Fri Oct 25 19:15:38 UTC 2024

On Fri, Oct 25, 2024 at 04:56:26PM +0100, Nick Alcock wrote:
> On 22 Oct 2024, Kris Van Hees uttered the following:
> 
> > On Fri, Oct 18, 2024 at 08:58:06PM +0100, Nick Alcock wrote:
> >> Before now, argument remapping was restricted to the args[] array, and was
> >> implemented in dt_cg_array_op in the same place where we decide whether
> >> to automatically copyin() userspace strings.
> >
> > remapping -> mapping (everywhere in this patch, and similarly, remap -> map)
> 
> Ack. I do hope none of the mapping code ever has to deal with BPF maps
> for any reason or this will get *immensely* confusing.

Not really, because we never refer to 'mapping' when talking about BPF maps :)

> >> But existing DTrace testcases suggest that remapping is also applied to argN
> >> for USDT, and it would definitely be more *convenient* if it were (so that
> >> argN and arg[N] always contain the same content, and only their types
> >> differ).  Add a new function dt_cg_tramp_remap_args(), which can be
> >> called from trampolines to apply remappings (destructively, but it keeps a
> >> copy of the old args in the save area so you can unapply them if you need
> >> to).  No existing providers do any remapping, so this is not yet called, but
> >> it's about to be.
> >
> > I think that the preceding paragraph makes some wild assumptions that are not
> > really in line with what the anticipated behaviour is.  For one, there is only
> > a single existing DTrace testcase that involves argument mapping, and it is
> > uncertain whether that reflects a conscious design decision.  It is certainly
> > not consistent with the SDT implementation where argN reflects native values
> > and args[] is to be used for translated arguments.
> 
> Did the prior SDT implementation do that? My admittedly fading memory
> said that args[] was unremapped even there. I thought this argN
> is-is-nonremapped approach was something *you* thought up for DTrace
> v2 SDT... but I could be wrong.

SDT has distinct different interpretation of argN vs args[N] (raw arguments,
i.e. literal arguments passed to the probe vs documented, potentially
translated/mapped probe arguments).

> > The documentation states:
> >
> >   args[]
> >   The typed arguments, if any, to the current probe. The args[] array is
> >   accessed using an integer index, but each element is defined to be the type
> >   corresponding to the given probe argument. For information about any typed
> >   arguments, use dtrace -l with the verbose option -v and check Argument Types.
> >
> >   int64_t arg0, ..., arg9
> >
> >   The first ten input arguments to a probe, represented as raw 64-bit integers.
> >   Values are meaningful only for arguments defined for the current probe.
> 
> ... this doesn't really say anything one way or the other.

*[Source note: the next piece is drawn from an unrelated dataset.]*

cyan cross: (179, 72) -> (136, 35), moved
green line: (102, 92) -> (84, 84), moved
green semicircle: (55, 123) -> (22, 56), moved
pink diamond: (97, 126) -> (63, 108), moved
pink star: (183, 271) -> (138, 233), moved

It actually does...  "The first ten INPUT arguments to a probe."

> > Now, granted, this is a bit vague and does not entirely apply to SDT probes
> > because there we actually have types for probe arguments anyway.  But I think
> > a valid case can be made for argN to *always* be a raw 64-bit integer value
> > (which you could explicitly cast to the type it really is) and to *always* be
> > the raw arguments of the probe, i.e. what traditionally was passed as the
> > argument to the dtrace_probe() function.  That would correspond to the native
> > arguments for SDT and USDT.
> 
> I think a valid case can be made that you can always get to the untyped
> equivalent of a mapped arg by just casting args[N] to uintptr_t, and
> thus having args[N] be unmapped as well does give you access to
> something you never could before. But that hardly makes what I said in
> this commit message a "wild assumption", for goodness' sake. The
> allegedly conclusive documentation you cite is nothing of the kind!
> (However, what sdt is doing now does seem better in general.)

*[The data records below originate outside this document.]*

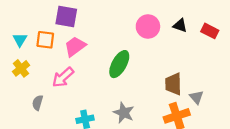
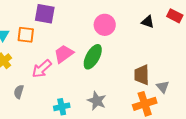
pink circle: (148, 27) -> (105, 25), moved
red rectangle: (210, 31) -> (175, 16), moved
pink trapezoid: (75, 46) -> (64, 54), moved

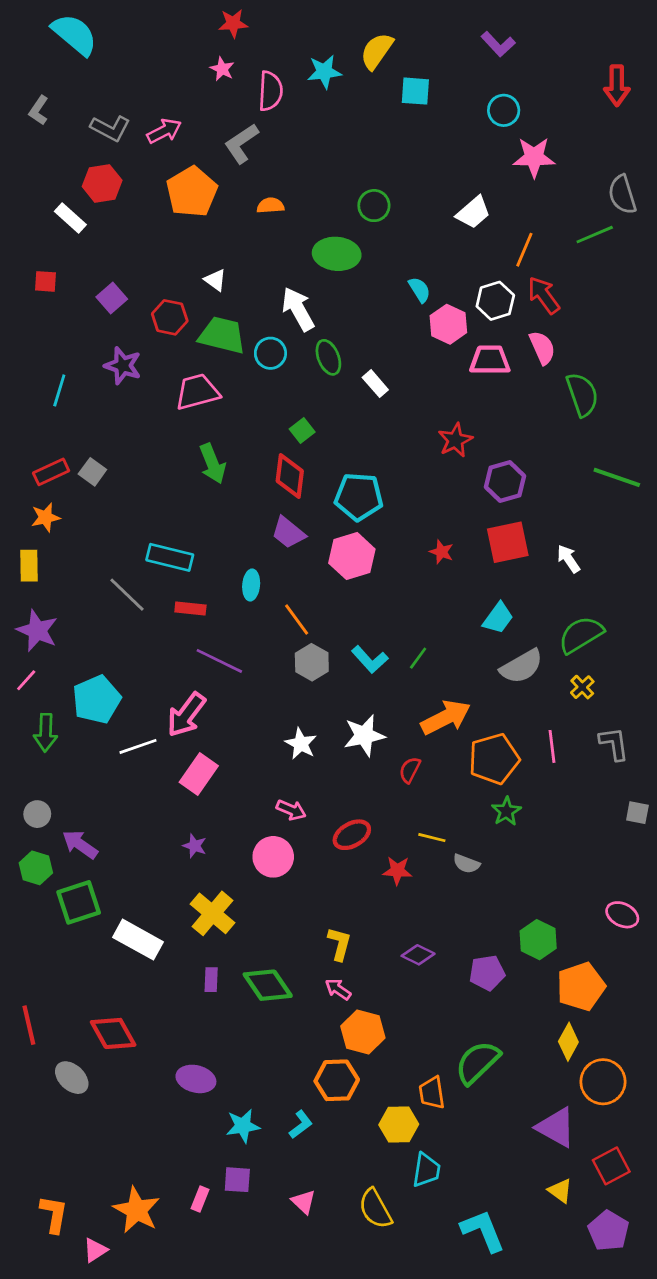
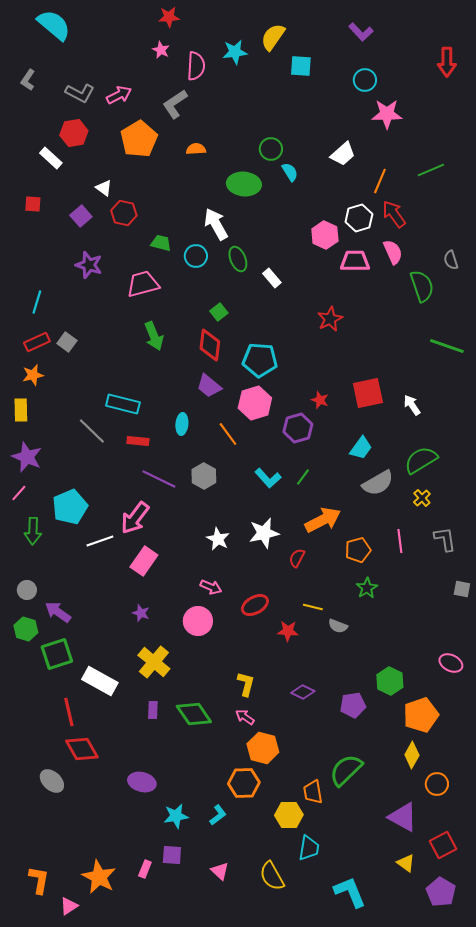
gray semicircle: (622, 195) -> (451, 260), moved, size x0.7
white triangle: (215, 280) -> (104, 188), moved
cyan semicircle: (419, 290) -> (290, 172), moved
red hexagon: (170, 317) -> (124, 213), moved
green trapezoid: (222, 335) -> (161, 243), size x0.6
cyan line: (59, 390) -> (37, 302), moved
purple hexagon: (505, 482) -> (298, 428), moved
orange line: (297, 619) -> (228, 434), moved
gray hexagon: (312, 662) -> (204, 476), moved
orange pentagon: (494, 759) -> (358, 550), size x0.7
red line: (29, 1025) -> (69, 712), moved
orange circle: (603, 1082) -> (437, 784), size x0.7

> > Anyway, rather than making assumptions on what would be better or implying
> > that there is sufficient evidence for one versus the other implementation,
> > you should simply document that a test in the testsuite implies that the
> > expectation is that argNM and args[N] are the same for USDT probes, and that
> > you are adding a function to do apply this mapping, for use in trampoline code.
> 
> Sure!
> 
> > I also disagree that the function performs the saving of arguments itself.
> > I think that the caller ought to take care of that, because the caller has a
> > much better idea about when/if to save arguments, and when/if to restore them.
> 
> Well, the reshuffling is *done* by saving arguments and then copying
> them out of the saved orig_arg area into the args area, so either it
> does the saving itself, or it silently malfunctions if the caller
> doesn't save, or it reimplements all the saving infrastructure for no
> other reason than to use a *different name* so the caller can save.
> 
> The latter two options seem, well, entirely terrible, so I went the
> former route.

The way this has been implemented already for SDT and the design behind that
is that the underlying probe saves arguments before overlying probes do
anything with them.  The reshuffling is only one of the things that might
get done to arguments, and since there may be multiple overlying probes that
have different arguments, the caller needs to preserve the arguments it was
given in case any of the overlying ones changes them.

> >> The remapping info is still propagated up out of per-provider state so that
> >> the parser can use it to tell what types the remapped arguments are and
> >> to apply array-op remapping: users of dt_cg_tramp_remap_args() should set
> >> the probe remapping to 1:1 and shuffle the native types correspondingly,
> >> to match what dt_cg_tramp_remap_args() has done (in effect, calling it has
> >> moved the native types around).
> >
> > I would drop this paragraph.  It is unnecessary and speculative at best about
> > what other code should or should not do.
> 
> Hardly. It's documentation about how other code can get the arg types
> right if they are using dt_cg_tramp_remap_args(). Would you prefer I
> leave this entirely undescribed?! I could put it in a comment above
> dt_cg_tramp_remap_args() (or rather the renamed dt_cg_tramp_map_args())
> instead.
> 
> (Shifted into a comment, for now.)

But that is not relevant to this patch, and other code shouldn't be doing this
because it is almost certainly wrong that USDT is remapping the arguments in
the trampoline because of the argN vs args[N] thng discussed above.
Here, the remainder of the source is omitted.